→ **SUPPLIED MATERIAL**:

--------------------------------------------------

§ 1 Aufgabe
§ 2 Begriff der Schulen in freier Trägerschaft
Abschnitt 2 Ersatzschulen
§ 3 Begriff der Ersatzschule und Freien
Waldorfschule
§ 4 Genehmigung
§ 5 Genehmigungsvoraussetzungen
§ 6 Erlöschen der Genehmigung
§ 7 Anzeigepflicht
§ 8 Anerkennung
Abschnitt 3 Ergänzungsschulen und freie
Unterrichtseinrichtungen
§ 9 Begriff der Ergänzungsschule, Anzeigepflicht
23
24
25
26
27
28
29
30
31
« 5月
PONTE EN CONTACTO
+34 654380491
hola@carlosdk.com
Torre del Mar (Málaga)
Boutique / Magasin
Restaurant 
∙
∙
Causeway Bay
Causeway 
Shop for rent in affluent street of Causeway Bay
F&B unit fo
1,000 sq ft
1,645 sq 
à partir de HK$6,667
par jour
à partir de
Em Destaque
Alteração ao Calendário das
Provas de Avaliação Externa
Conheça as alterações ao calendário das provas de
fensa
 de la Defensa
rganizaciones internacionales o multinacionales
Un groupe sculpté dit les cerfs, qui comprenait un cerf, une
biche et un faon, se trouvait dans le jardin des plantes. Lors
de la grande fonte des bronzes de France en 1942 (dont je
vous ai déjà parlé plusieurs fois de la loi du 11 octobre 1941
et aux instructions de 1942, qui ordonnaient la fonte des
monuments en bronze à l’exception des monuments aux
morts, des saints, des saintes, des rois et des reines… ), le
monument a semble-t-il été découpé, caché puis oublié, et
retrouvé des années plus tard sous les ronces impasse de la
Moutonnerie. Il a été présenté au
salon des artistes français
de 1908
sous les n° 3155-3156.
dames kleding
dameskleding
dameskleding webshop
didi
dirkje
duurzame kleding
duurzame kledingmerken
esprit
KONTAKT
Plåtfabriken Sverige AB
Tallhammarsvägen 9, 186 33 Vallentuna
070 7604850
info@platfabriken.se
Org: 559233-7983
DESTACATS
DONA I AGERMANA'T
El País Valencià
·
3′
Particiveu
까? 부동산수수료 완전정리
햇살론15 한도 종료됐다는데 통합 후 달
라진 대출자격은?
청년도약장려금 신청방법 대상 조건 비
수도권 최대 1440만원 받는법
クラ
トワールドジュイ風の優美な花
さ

--------------------------------------------------

→ **ABOUT THIS TASK**:
Without altering a single character, write out every record above.

→ **YOUR SOLUTION**:
§ 1 Aufgabe
§ 2 Begriff der Schulen in freier Trägerschaft
Abschnitt 2 Ersatzschulen
§ 3 Begriff der Ersatzschule und Freien
Waldorfschule
§ 4 Genehmigung
§ 5 Genehmigungsvoraussetzungen
§ 6 Erlöschen der Genehmigung
§ 7 Anzeigepflicht
§ 8 Anerkennung
Abschnitt 3 Ergänzungsschulen und freie
Unterrichtseinrichtungen
§ 9 Begriff der Ergänzungsschule, Anzeigepflicht
23
24
25
26
27
28
29
30
31
« 5月
PONTE EN CONTACTO
+34 654380491
hola@carlosdk.com
Torre del Mar (Málaga)
Boutique / Magasin
Restaurant 
∙
∙
Causeway Bay
Causeway 
Shop for rent in affluent street of Causeway Bay
F&B unit fo
1,000 sq ft
1,645 sq 
à partir de HK$6,667
par jour
à partir de
Em Destaque
Alteração ao Calendário das
Provas de Avaliação Externa
Conheça as alterações ao calendário das provas de
fensa
 de la Defensa
rganizaciones internacionales o multinacionales
Un groupe sculpté dit les cerfs, qui comprenait un cerf, une
biche et un faon, se trouvait dans le jardin des plantes. Lors
de la grande fonte des bronzes de France en 1942 (dont je
vous ai déjà parlé plusieurs fois de la loi du 11 octobre 1941
et aux instructions de 1942, qui ordonnaient la fonte des
monuments en bronze à l’exception des monuments aux
morts, des saints, des saintes, des rois et des reines… ), le
monument a semble-t-il été découpé, caché puis oublié, et
retrouvé des années plus tard sous les ronces impasse de la
Moutonnerie. Il a été présenté au
salon des artistes français
de 1908
sous les n° 3155-3156.
dames kleding
dameskleding
dameskleding webshop
didi
dirkje
duurzame kleding
duurzame kledingmerken
esprit
KONTAKT
Plåtfabriken Sverige AB
Tallhammarsvägen 9, 186 33 Vallentuna
070 7604850
info@platfabriken.se
Org: 559233-7983
DESTACATS
DONA I AGERMANA'T
El País Valencià
·
3′
Particiveu
까? 부동산수수료 완전정리
햇살론15 한도 종료됐다는데 통합 후 달
라진 대출자격은?
청년도약장려금 신청방법 대상 조건 비
수도권 최대 1440만원 받는법
クラ
トワールドジュイ風の優美な花
さ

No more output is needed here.